Mike Samachisa, the head of Hudson's console team, mentioned that localizing Deca Sports for the English version made sense, as the sports contained are played around the world. The idea was to combine sports events from Summer Olympic Games, Winter Olympic Games, and X Games, creating a compilation game that would have a wide appeal. Every mode is unlocked within the game right from the beginning as everything was designed to be accessible. Adidas signed a partnership with Hudson, allowing its logo to appear in-game.
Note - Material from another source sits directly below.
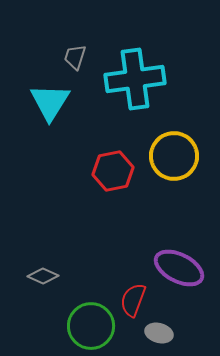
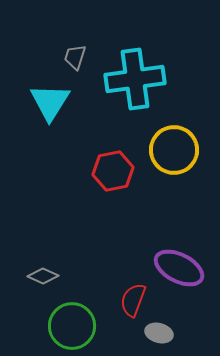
yellow circle: moved 6 px up
green circle: moved 19 px left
The in-game text utilizes DynaComware's proprietary font.

==Reception==

Deca Sports received mixed-to-negative reviews. On Metacritic, which uses a weighted average of different reviews to determine a score, it has a score of 50/100. GameSpot gave Deca Sports a 3.5/10. IGN gave it a 4.5/10. 1UP gave it a D+.

In spite of the poor critical reception, the game has reportedly sold well. Hudson Soft, the publisher of the game, announced it sold 2 million units of Deca Sports since its launch. Deca Sports was nominated for "Worst Game Everyone Played" by GameSpot in its 2008 video game awards.

Aggregate score
| Aggregator | Score |
|---|---|
| Metacritic | 50/100 |

Review scores
| Publication | Score |
|---|---|
| 1Up.com | D+ |
| GamePro | 3.5/5 |
| GameSpot | 3.5/10 |
| GameTrailers | 5.8/10 |
| IGN | 4.5/10 |
| Jeuxvideo.com | 7/20 |
| Nintendo Life | 4/10 |
| Nintendo World Report | 6/10 |

==Future==

A sequel, Deca Sports 2, was released the following year, eventually turning the game into a trilogy and also spawning three spin-offs on other systems.